*** Begin section ***
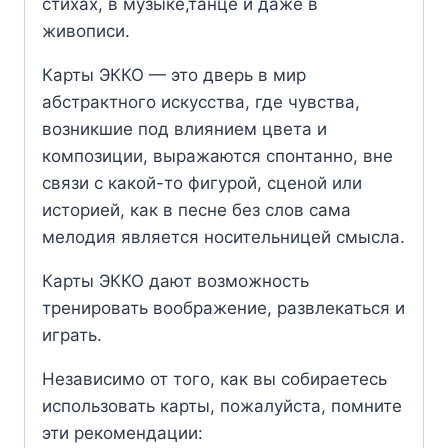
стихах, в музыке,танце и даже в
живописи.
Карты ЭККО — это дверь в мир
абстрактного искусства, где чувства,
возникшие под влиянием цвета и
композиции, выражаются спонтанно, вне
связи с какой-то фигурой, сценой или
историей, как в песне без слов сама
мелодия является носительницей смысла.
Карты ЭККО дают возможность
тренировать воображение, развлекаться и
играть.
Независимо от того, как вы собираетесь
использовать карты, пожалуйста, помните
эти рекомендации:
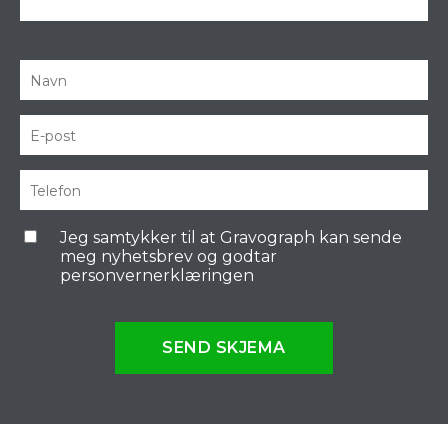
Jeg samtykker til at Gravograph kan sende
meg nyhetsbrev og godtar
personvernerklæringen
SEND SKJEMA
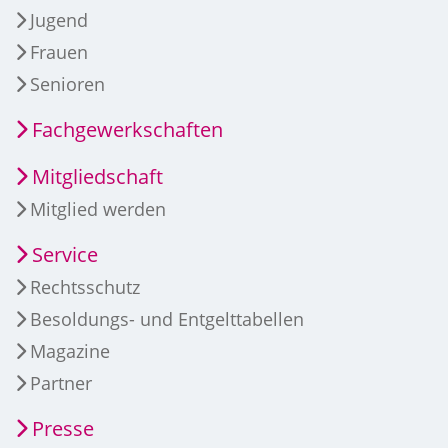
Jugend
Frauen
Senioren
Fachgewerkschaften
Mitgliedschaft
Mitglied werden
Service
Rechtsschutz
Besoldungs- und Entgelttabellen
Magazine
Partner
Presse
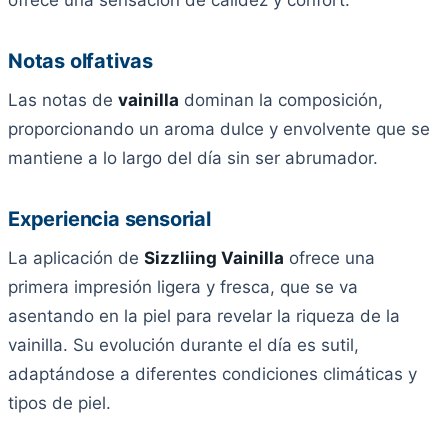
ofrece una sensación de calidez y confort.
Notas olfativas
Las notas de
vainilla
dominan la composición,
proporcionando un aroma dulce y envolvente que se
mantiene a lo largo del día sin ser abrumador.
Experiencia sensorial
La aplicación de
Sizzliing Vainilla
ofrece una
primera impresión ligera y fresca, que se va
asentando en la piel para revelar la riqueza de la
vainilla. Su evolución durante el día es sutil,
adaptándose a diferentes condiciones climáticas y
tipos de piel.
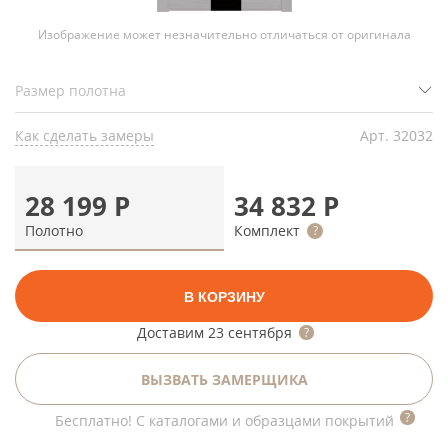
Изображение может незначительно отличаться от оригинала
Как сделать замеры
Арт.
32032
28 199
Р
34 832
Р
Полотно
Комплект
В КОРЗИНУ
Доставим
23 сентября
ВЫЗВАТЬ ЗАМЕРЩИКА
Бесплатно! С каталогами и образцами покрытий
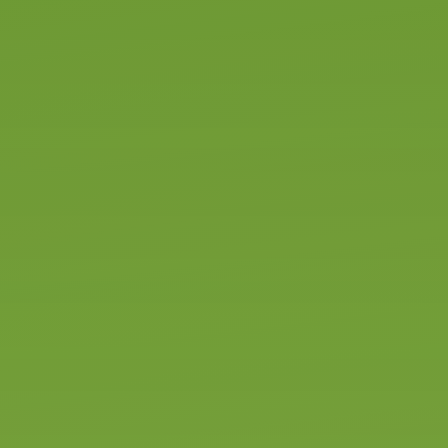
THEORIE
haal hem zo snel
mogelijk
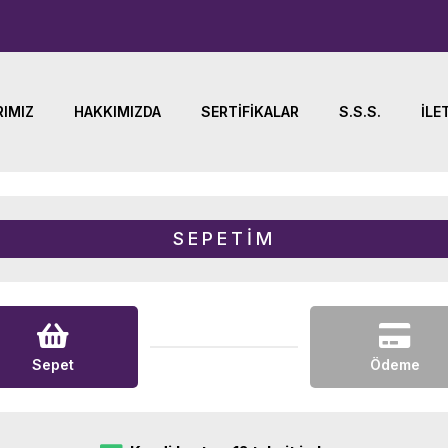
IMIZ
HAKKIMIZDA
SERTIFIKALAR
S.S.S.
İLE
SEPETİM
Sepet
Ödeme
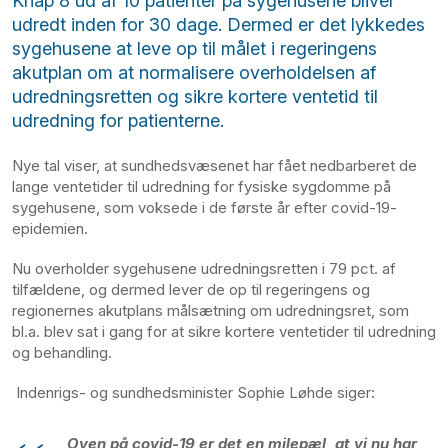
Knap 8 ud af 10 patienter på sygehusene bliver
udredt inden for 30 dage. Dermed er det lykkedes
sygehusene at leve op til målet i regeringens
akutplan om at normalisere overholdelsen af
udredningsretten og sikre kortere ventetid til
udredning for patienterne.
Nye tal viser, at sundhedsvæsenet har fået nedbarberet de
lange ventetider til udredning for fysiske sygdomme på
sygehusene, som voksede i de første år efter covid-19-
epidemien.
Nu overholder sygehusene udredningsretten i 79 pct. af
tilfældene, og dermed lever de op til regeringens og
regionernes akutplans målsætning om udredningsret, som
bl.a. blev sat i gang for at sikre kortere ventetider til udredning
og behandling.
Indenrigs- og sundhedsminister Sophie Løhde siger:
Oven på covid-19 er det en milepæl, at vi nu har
*** End section ***
*** Begin section ***
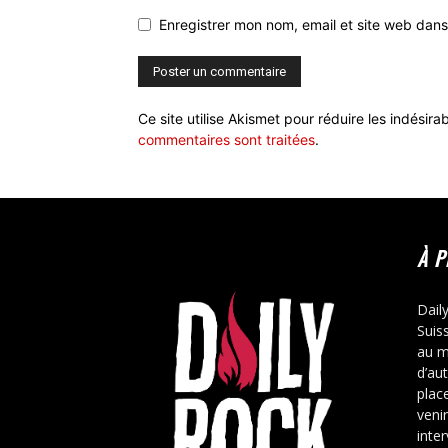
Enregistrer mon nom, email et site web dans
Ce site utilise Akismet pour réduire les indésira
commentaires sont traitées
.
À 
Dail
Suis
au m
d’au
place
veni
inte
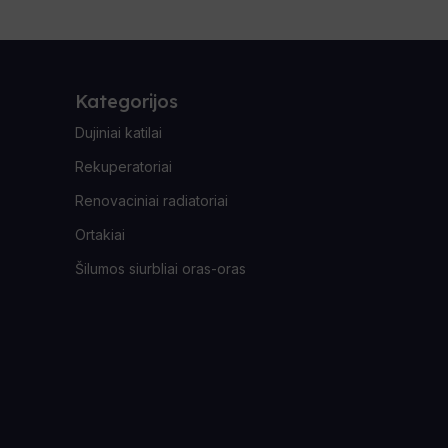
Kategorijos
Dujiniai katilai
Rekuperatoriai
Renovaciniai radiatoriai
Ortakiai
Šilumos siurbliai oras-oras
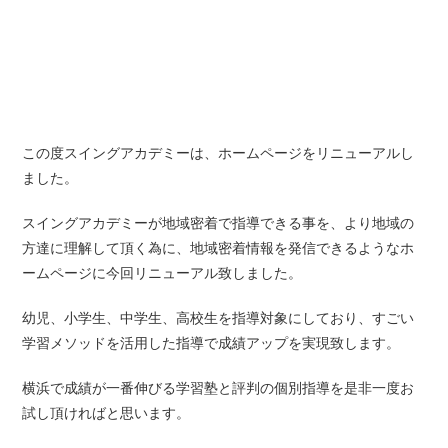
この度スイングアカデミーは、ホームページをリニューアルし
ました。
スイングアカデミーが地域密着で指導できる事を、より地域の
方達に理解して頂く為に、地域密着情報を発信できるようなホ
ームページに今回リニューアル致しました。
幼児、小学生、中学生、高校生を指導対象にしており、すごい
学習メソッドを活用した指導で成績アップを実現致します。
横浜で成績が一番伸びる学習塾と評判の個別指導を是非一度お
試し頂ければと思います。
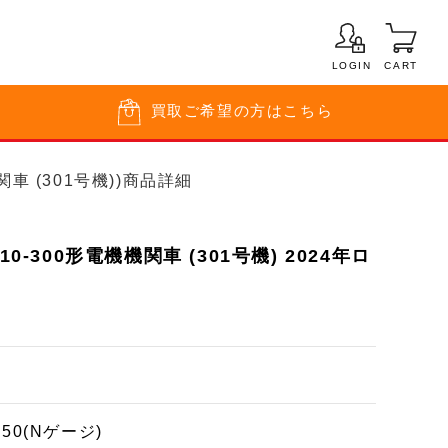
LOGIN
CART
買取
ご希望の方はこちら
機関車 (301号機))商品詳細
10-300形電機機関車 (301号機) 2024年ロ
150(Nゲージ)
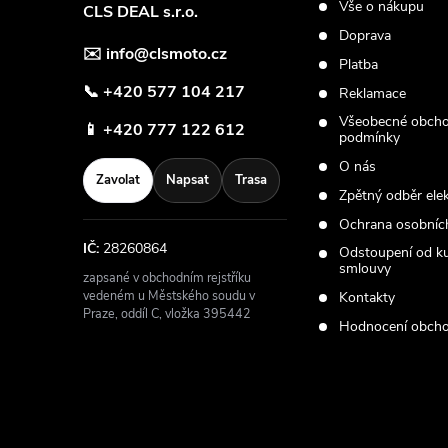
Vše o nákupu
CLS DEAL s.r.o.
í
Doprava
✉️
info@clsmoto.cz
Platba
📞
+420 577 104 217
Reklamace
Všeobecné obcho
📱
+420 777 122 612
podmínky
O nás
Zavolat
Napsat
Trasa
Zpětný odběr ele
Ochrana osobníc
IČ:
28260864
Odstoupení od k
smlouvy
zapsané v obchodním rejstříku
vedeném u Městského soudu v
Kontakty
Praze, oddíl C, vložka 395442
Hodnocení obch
*** End section ***
▶ **EXERCISE BRIEF**
Return the material from the line containing "Besoldungs- und Entgelttabellen" through the line containing "Indenrigs- og sundhedsminister", exactly and in full, but without its pictures.

▶ **REPLY**
Besoldungs- und Entgelttabellen
Magazine
Partner
Presse
ofrece una sensación de calidez y confort.
Notas olfativas
Las notas de
vainilla
dominan la composición,
proporcionando un aroma dulce y envolvente que se
mantiene a lo largo del día sin ser abrumador.
Experiencia sensorial
La aplicación de
Sizzliing Vainilla
ofrece una
primera impresión ligera y fresca, que se va
asentando en la piel para revelar la riqueza de la
vainilla. Su evolución durante el día es sutil,
adaptándose a diferentes condiciones climáticas y
tipos de piel.
Изображение может незначительно отличаться от оригинала
Как сделать замеры
Арт.
32032
28 199
Р
34 832
Р
Полотно
Комплект
В КОРЗИНУ
Доставим
23 сентября
ВЫЗВАТЬ ЗАМЕРЩИКА
Бесплатно! С каталогами и образцами покрытий
THEORIE
haal hem zo snel
mogelijk
IMIZ
HAKKIMIZDA
SERTIFIKALAR
S.S.S.
İLE
SEPETİM
Sepet
Ödeme
Knap 8 ud af 10 patienter på sygehusene bliver
udredt inden for 30 dage. Dermed er det lykkedes
sygehusene at leve op til målet i regeringens
akutplan om at normalisere overholdelsen af
udredningsretten og sikre kortere ventetid til
udredning for patienterne.
Nye tal viser, at sundhedsvæsenet har fået nedbarberet de
lange ventetider til udredning for fysiske sygdomme på
sygehusene, som voksede i de første år efter covid-19-
epidemien.
Nu overholder sygehusene udredningsretten i 79 pct. af
tilfældene, og dermed lever de op til regeringens og
regionernes akutplans målsætning om udredningsret, som
bl.a. blev sat i gang for at sikre kortere ventetider til udredning
og behandling.
Indenrigs- og sundhedsminister Sophie Løhde siger:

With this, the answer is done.